Martin Smith, head of the policy lab at the Wellcome Trust echoes these concerns. “I am worried that the current spending plans could be ripped out by the new PM and the cycle will start again and again, so it all depends on the level of political priority that’s going to be given to the science and technology agenda,” he says.

“I’ll have more confidence if the new prime minister matches the rhetoric that Boris Johnson was using but they don’t, the science community will have to go back into the mode of trying to fight against cuts as opposed to pushing for bigger increases, which is the complete antithesis of a science superpower agenda.”

Repairing collaboration networks

So far, the debate on science and technology among the Tory leadership candidates has been limited to the need for an aggressive stance on Chinese tech companies. Foreign secretary Liz Truss is currently the front-runner, and some are worried science and technology issues may take a backseat to other priorities if she wins the race.

“Rishi Sunak has obviously presented himself as a candidate in touch with tech and Silicon Valley,” says Wilsdon. “But there’s quite a legitimate concern that if Liz Truss becomes the next prime minister, she and those around her won’t necessarily have the same degree of interest in science and technology.”

An increase in R&D investment must be accompanied by a renewed focus on building international research partnerships, experts warn, calling for a greater emphasis on repairing the country’s research partnerships with its neighbours. The Lords report argues that cuts to the Official Development Assistance programme which nurtures scientific research in developing countries and the ongoing impasse with Horizon Europe have “severely undermined the aspiration to be a science and tech superpower”.

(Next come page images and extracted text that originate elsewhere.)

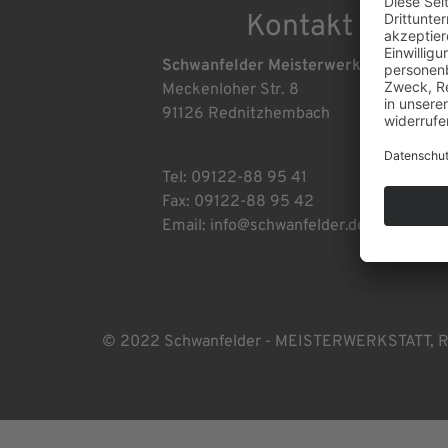
Kontakt
Schwanfelder Meisterwerkstatt
Meckenloher Str. 8
91126 Rednitzhembach
Tel:
09122-88 95 41
Fax: 09122-88 95 42
Email:
info@schwanfelder.de
© 2022 Schwanfelder - MEISTERWERKSTATT, Red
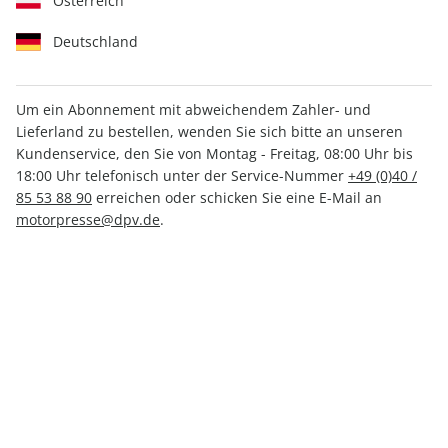
Österreich
Deutschland
Um ein Abonnement mit abweichendem Zahler- und
Lieferland zu bestellen, wenden Sie sich bitte an unseren
Men's Health ePaper 10/2021
Kundenservice, den Sie von Montag - Freitag, 08:00 Uhr bis
18:00 Uhr telefonisch unter der Service-Nummer
+49 (0)40 /
Direkt verfügbar
85 53 88 90
erreichen oder schicken Sie eine E-Mail an
motorpresse@dpv.de
.
CHF 4.00
inkl. MwSt.
Zur Kasse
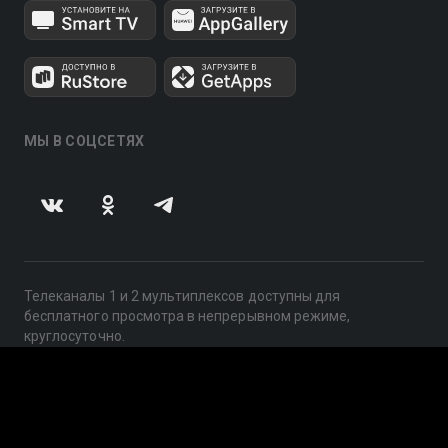
МЫ В СОЦСЕТЯХ
Телеканалы 1 и 2 мультиплексов доступны для
бесплатного просмотра в непрерывном режиме,
круглосуточно.
© 2014 — 2026, ООО «ЛайфСтрим», 109240, г. Москва,
ул. Николоямская, д. 13, стр. 2, этаж 2, ИНН 7710918800
Поддержка: help@smotreshka.tv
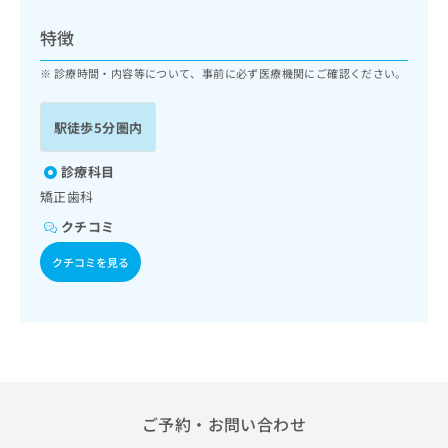
ッ
は
ク
こ
特徴
ナ
ち
ビ
診療時間・内容等について、事前に必ず医療機関にご確認ください。
ら
に
関
広
駅徒歩5分圏内
す
広
告
る
告
代
お
診療科目
出
理
問
稿
矯正歯科
店
い
の
クチコミ
合
の
お
わ
方
問
クチコミを見る
せ
い
は
は
合
こ
こ
わ
ち
ち
せ
ら
ら
は
こ
こち
ち
広
らは
広
ら
告
ご予約・お問い合わせ
マイ
告
出
ナビ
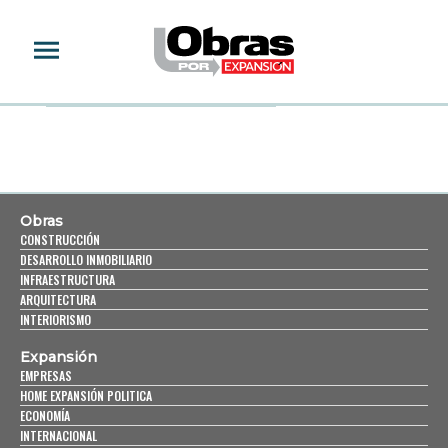
SNAKE
Obras
CONSTRUCCIÓN
DESARROLLO INMOBILIARIO
INFRAESTRUCTURA
ARQUITECTURA
INTERIORISMO
Expansión
EMPRESAS
HOME EXPANSIÓN POLITICA
ECONOMÍA
INTERNACIONAL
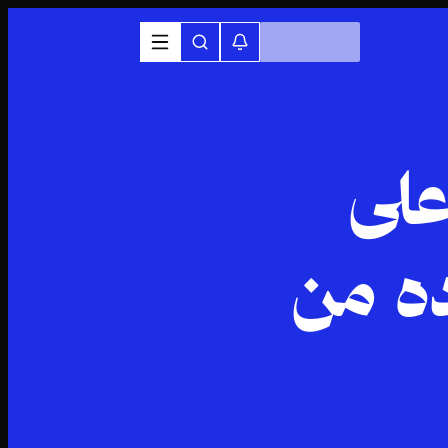
على
ه من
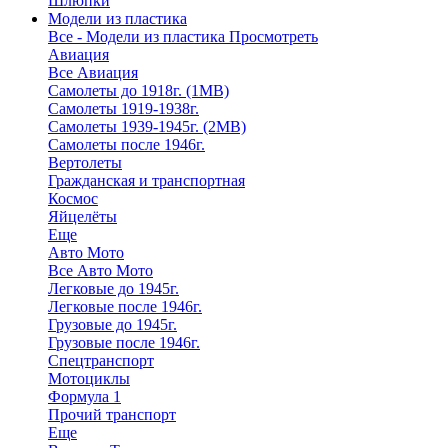
Шлюпки
Модели из пластика
Все - Модели из пластика
Просмотреть
Авиация
Все Авиация
Самолеты до 1918г. (1МВ)
Самолеты 1919-1938г.
Самолеты 1939-1945г. (2МВ)
Самолеты после 1946г.
Вертолеты
Гражданская и транспортная
Космос
Яйцелёты
Еще
Авто Мото
Все Авто Мото
Легковые до 1945г.
Легковые после 1946г.
Грузовые до 1945г.
Грузовые после 1946г.
Спецтранспорт
Мотоциклы
Формула 1
Прочий транспорт
Еще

“Our superpower status comes from the nature of our research networks,” says Wilsdon. “The only way you can be a strong scientific nation in the 21st century is through collaboration and networks.”

Smith agrees. “Science isn’t done anymore by one person having a light bulb moment and producing a single author paper,” he says. “There are fields of research where you have papers with 100 authors on them because they’re all working together in a distributed way around the globe, so any retreat into isolation is going to leave us out of the loop on the biggest scientific challenges ahead.”